● **Source data**:
■ ■ ■ ■ ■

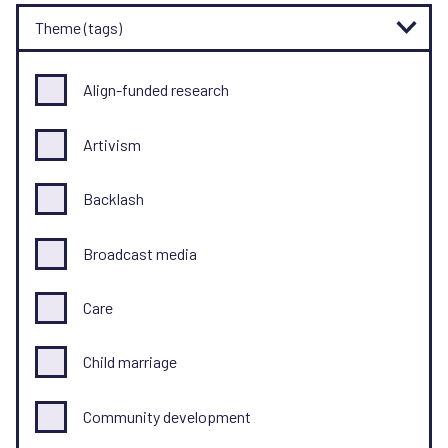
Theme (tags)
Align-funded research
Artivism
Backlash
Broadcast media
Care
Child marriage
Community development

■ ■ ■ ■ ■

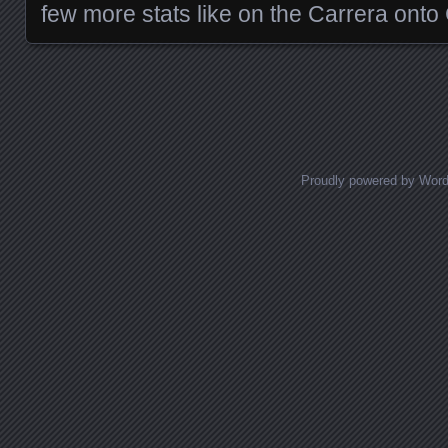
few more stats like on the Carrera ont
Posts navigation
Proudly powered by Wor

■ ■ ■ ■ ■

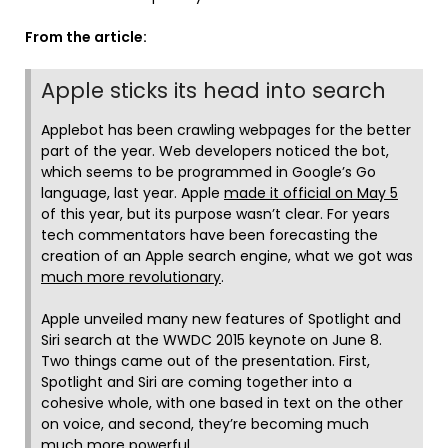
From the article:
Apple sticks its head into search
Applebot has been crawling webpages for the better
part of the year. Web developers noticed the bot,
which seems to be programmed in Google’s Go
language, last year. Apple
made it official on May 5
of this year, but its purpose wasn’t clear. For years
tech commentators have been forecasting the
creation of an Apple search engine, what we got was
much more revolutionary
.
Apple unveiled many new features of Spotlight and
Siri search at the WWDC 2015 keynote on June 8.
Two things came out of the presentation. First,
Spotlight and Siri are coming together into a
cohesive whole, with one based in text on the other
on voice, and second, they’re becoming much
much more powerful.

■ ■ ■ ■ ■

● **Work instruction**: What are the lines above that hold the string "more"? Copy them.

● **Answer below**:
few more stats like on the Carrera ont
much more revolutionary
much more powerful.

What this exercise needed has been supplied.